Well I created a test database with 300,000 rows (yours had 160,000) and still didn't encounter this problem on an UPDATE. That said, our server is using a much later version of MySQL than yours is. There have been quite a few MySQL bugs (not VaultWiki bugs) which caused 'can't find record in' messages that have been solved by its devs, but it's hard to say whether this is simply an update-MySQL-to-solve issue. For example, one of the bugs displayed that error message when a result set could not be found within the MySQL timeout limit. So I started looking into speeding up this UPDATE.
I did notice that performing UPDATEs of this sort on an InnoDB table with 300,000 rows started to get slow (roughly .24 seconds for me).
Changing the table engine back to MyIsam seemed to speed it up (.17 seconds). I think this is because of the number of indexes on the table, and InnoDB isn't optimized for that.

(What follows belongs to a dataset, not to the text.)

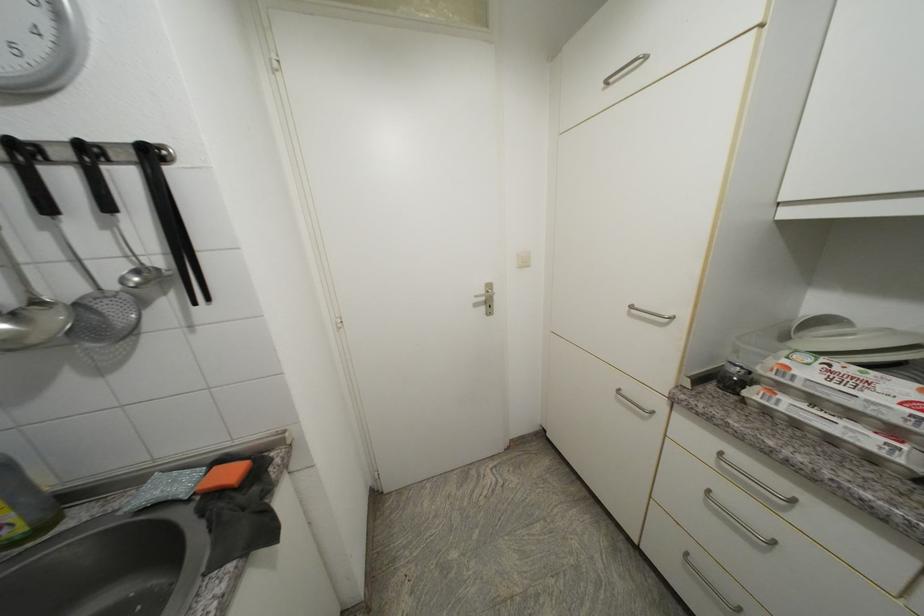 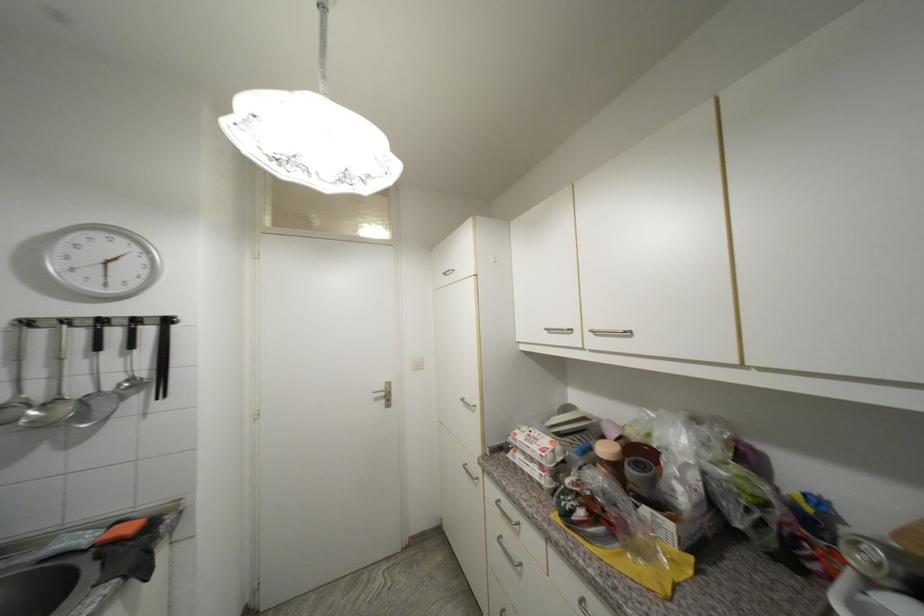 Where in the second image is the point corresponding to [638,309] from the first image?

(468, 400)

Once in MyIsam, I checked how FULLTEXT would perform, the results were over 1 second.
I reverted back to the current INDEX and reduced the key size by half. The query now took about .01 second.
This seems to be an acceptable increase to me, although it means some links won't be updated correctly if they don't differ in the first 125 characters. Perhaps this is an acceptable loss of functionality for the performance gain. Plus it can be worked-around by using a SELECT, check for match in PHP, UPDATE method.
To slow the growth of the size of vault_link, auto-links should not be cached, only intentional links.
In order to avoid similar problems scaling categories, articles, protection, likewise changes should be made to those tables. Also, the type index on the vault_link tables are not optimized. Should change to using content-type IDs to significantly reduce the key size.